If you were to ask the tens of thousands of activists that are protesting on the streets, gluing themselves to highways, blocking roads and staging die-ins – I doubt that ‘2023’ would be the most frequently picked answer. According to the founder of Extinction Rebellion, climate change will lead to the “slaughter, death, and starvation of 6 billion people this century”. According to Just Stop Oil, the climate group behind many disruptive actions making news headlines, any further exploration of oil and gas will amount to “genocide” and the “starvation and the slaughter of billions”, and will “condemn humanity to oblivion”. Four in ten Americans (39%) believe the odds that global warming will lead to human extinction are 50% or higher. Not surprisingly, among childless adults, a quarter cite climate change as part of their motivation. Because what’s the point of having children if you can’t give them a liveable future? As one young woman put it: “I feel like I can’t in good conscience bring a child into this world and force them to try and survive what may be apocalyptic conditions.”
Before we consider the future of our climate, let’s get some perspective. Here’s a not unimportant consideration should you consider to have a baby: what are its chances of dying? Fifty years ago, in 1973, the global child mortality rate was three and a half times higher than today (three times even in the U.S.), and in 1923 almost nine times higher. The distant past was even worse. For all of human history up until the Industrial Revolution, at least 3 in 10 children died before reaching their 5th birthday. In the past half century extreme poverty has also been slashed, for the first time in history: while 9 out of 10 people were extremely poor before the Industrial Revolution, today the proportions are inverted: less than 1 out of 10 fall below the absolute poverty level. In almost every respect, the world is a much better place to be born right now than at any previous time in history.
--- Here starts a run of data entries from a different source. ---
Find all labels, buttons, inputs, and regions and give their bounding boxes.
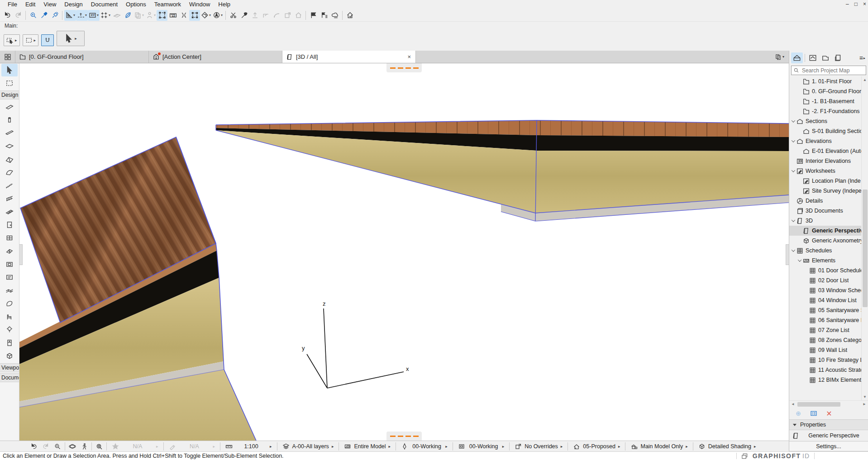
- tree-item-elements[interactable]: Elements: [789, 256, 861, 266]
- stretch-zones-button[interactable]: [178, 10, 189, 21]
- bottom-palette-handle[interactable]: [386, 432, 422, 441]
- toolbox-section-documents[interactable]: Docume: [0, 373, 19, 382]
- model-view-options-dropdown[interactable]: 00-Working▸: [454, 441, 508, 451]
- expand-chevron-icon[interactable]: [796, 259, 802, 262]
- graphisoft-id[interactable]: GRAPHISOFT ID: [736, 452, 815, 460]
- arrow-tool[interactable]: [1, 64, 18, 76]
- markup-list-button[interactable]: [319, 10, 329, 21]
- view-settings-icon[interactable]: [809, 409, 818, 418]
- scroll-left-icon[interactable]: ◄: [789, 402, 796, 406]
- 3d-cutting-planes-button[interactable]: ▾: [200, 10, 212, 21]
- tree-item-0-gf-ground-floor[interactable]: 0. GF-Ground Floor: [789, 86, 861, 96]
- tree-vertical-scrollbar[interactable]: ▲ ▼: [861, 76, 868, 400]
- mesh-tool[interactable]: [1, 284, 18, 297]
- favorites-dropdown[interactable]: N/A▸: [108, 441, 162, 451]
- toolbox-section-design[interactable]: Design: [0, 90, 19, 100]
- tree-item-2-f1-foundations[interactable]: -2. F1-Foundations: [789, 106, 861, 116]
- find-select-button[interactable]: [28, 10, 38, 21]
- marquee-adjust-button[interactable]: [189, 10, 200, 21]
- edit-selection-set-button[interactable]: [157, 10, 167, 21]
- fit-in-window-button[interactable]: [93, 441, 105, 451]
- tab-list-button[interactable]: ▾: [770, 51, 789, 63]
- view-map-button[interactable]: [807, 52, 819, 63]
- view-settings-button[interactable]: Settings...: [789, 441, 868, 451]
- orbit-button[interactable]: [67, 441, 78, 451]
- stair-tool[interactable]: [1, 179, 18, 192]
- slab-tool[interactable]: [1, 140, 18, 152]
- markup-cloud-button[interactable]: [329, 10, 340, 21]
- tree-item-1-b1-basement[interactable]: -1. B1-Basement: [789, 96, 861, 106]
- tree-item-worksheets[interactable]: Worksheets: [789, 166, 861, 176]
- railing-tool[interactable]: [1, 192, 18, 205]
- toolbox-section-viewpoints[interactable]: Viewpoi: [0, 363, 19, 372]
- menu-design[interactable]: Design: [60, 0, 86, 9]
- search-input[interactable]: [801, 67, 864, 74]
- pick-up-parameters-button[interactable]: [38, 10, 49, 21]
- opening-tool[interactable]: [1, 258, 18, 270]
- add-view-icon[interactable]: ⊕: [794, 409, 803, 418]
- tree-item-details[interactable]: Details: [789, 196, 861, 206]
- explore-walk-button[interactable]: [78, 441, 90, 451]
- scroll-down-icon[interactable]: ▼: [862, 394, 868, 400]
- tree-item-3d-documents[interactable]: 3D Documents: [789, 206, 861, 216]
- magnet-snap-toggle-button[interactable]: [41, 34, 54, 46]
- menu-help[interactable]: Help: [214, 0, 234, 9]
- tree-item-01-door-schedule[interactable]: 01 Door Schedule: [789, 266, 861, 275]
- roof-tool[interactable]: [1, 153, 18, 166]
- tree-item-elevations[interactable]: Elevations: [789, 136, 861, 146]
- menu-file[interactable]: File: [4, 0, 21, 9]
- copy-paste-button[interactable]: ▾: [133, 10, 145, 21]
- graphic-overrides-dropdown[interactable]: No Overrides▸: [511, 441, 566, 451]
- minimize-button[interactable]: –: [846, 1, 849, 7]
- tree-item-e-01-elevation-auto[interactable]: E-01 Elevation (Auto: [789, 146, 861, 156]
- expand-chevron-icon[interactable]: [790, 249, 796, 252]
- scale-dropdown[interactable]: 1:100▸: [222, 441, 276, 451]
- design-options-dropdown[interactable]: Main Model Only▸: [627, 441, 691, 451]
- tab-close-icon[interactable]: ×: [406, 53, 412, 60]
- renovation-filter-dropdown[interactable]: 05-Proposed▸: [569, 441, 624, 451]
- menu-document[interactable]: Document: [87, 0, 122, 9]
- tree-item-07-zone-list[interactable]: 07 Zone List: [789, 325, 861, 335]
- split-elements-button[interactable]: [228, 10, 238, 21]
- beam-tool[interactable]: [1, 127, 18, 139]
- tree-item-09-wall-list[interactable]: 09 Wall List: [789, 345, 861, 355]
- flag-marker-button[interactable]: [308, 10, 319, 21]
- window-tool[interactable]: [1, 232, 18, 244]
- tree-horizontal-scrollbar[interactable]: ◄ ►: [789, 400, 868, 408]
- door-tool[interactable]: [1, 218, 18, 231]
- tab-overview-button[interactable]: [0, 51, 15, 63]
- scroll-up-icon[interactable]: ▲: [862, 76, 868, 83]
- zone-tool[interactable]: [1, 271, 18, 284]
- ghost-position-button[interactable]: ▾: [145, 10, 157, 21]
- layer-combination-dropdown[interactable]: A-00-All layers▸: [279, 441, 338, 451]
- coordinate-input-button[interactable]: XY▾: [88, 10, 100, 21]
- tree-item-02-door-list[interactable]: 02 Door List: [789, 275, 861, 285]
- undo-button[interactable]: [2, 10, 13, 21]
- adjust-elements-button[interactable]: [238, 10, 249, 21]
- skylight-tool[interactable]: [1, 245, 18, 257]
- arrow-tool-button[interactable]: ▸: [57, 31, 85, 46]
- elevate-button[interactable]: [249, 10, 260, 21]
- equipment-tool[interactable]: [1, 337, 18, 349]
- fillet-button[interactable]: [271, 10, 282, 21]
- menu-edit[interactable]: Edit: [21, 0, 39, 9]
- snap-guides-button[interactable]: ▾: [76, 10, 88, 21]
- object-tool[interactable]: [1, 310, 18, 323]
- tree-item-3d[interactable]: 3D: [789, 216, 861, 226]
- trace-reference-button[interactable]: [122, 10, 133, 21]
- sun-settings-button[interactable]: ▾: [212, 10, 224, 21]
- curtain-wall-tool[interactable]: [1, 205, 18, 218]
- tree-item-interior-elevations[interactable]: Interior Elevations: [789, 156, 861, 166]
- tree-item-04-window-list[interactable]: 04 Window List: [789, 295, 861, 305]
- scrollbar-thumb[interactable]: [863, 190, 868, 307]
- tree-item-10-fire-strategy-l[interactable]: 10 Fire Strategy L: [789, 355, 861, 365]
- right-palette-handle[interactable]: [786, 244, 789, 265]
- tree-item-generic-perspective[interactable]: Generic Perspective: [789, 226, 861, 236]
- scroll-right-icon[interactable]: ►: [861, 402, 868, 406]
- tree-item-schedules[interactable]: Schedules: [789, 246, 861, 256]
- lamp-tool[interactable]: [1, 323, 18, 336]
- virtual-trace-button[interactable]: [111, 10, 122, 21]
- tree-item-s-01-building-sectio[interactable]: S-01 Building Sectio: [789, 126, 861, 136]
- tree-item-sections[interactable]: Sections: [789, 116, 861, 126]
- menu-teamwork[interactable]: Teamwork: [150, 0, 185, 9]
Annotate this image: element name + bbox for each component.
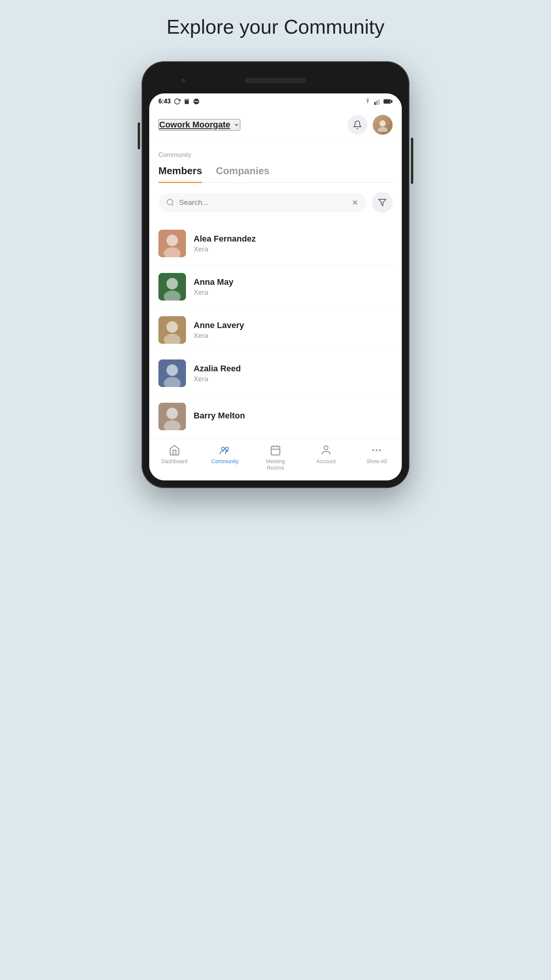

So far so good. But of course all of this leaves open the possibility that our hard-won progress will soon be swept away by catastrophic global warming. Progress is not something that is mandated by the law of nature, after all, and there is no guarantee that it will continue indefinitely in the future. And yet, as I hope to convince you, such a catastrophe is extremely unlikely. In fact, it is doubtful whether any of our recent victories over poverty and child mortality will be lost again, let alone slide back to the levels of 1973 or 1923.